TASK DIRECTIONS:
Copy each line of the listing below exactly and drop the images.

DATA SHOWN:
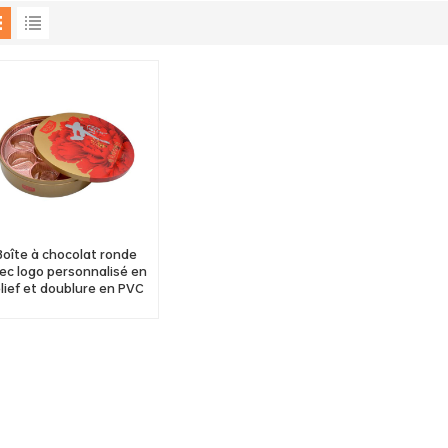
Boîte à chocolat ronde
ec logo personnalisé en
elief et doublure en PVC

RESPONSE TO THE EXERCISE:
Boîte à chocolat ronde
ec logo personnalisé en
elief et doublure en PVC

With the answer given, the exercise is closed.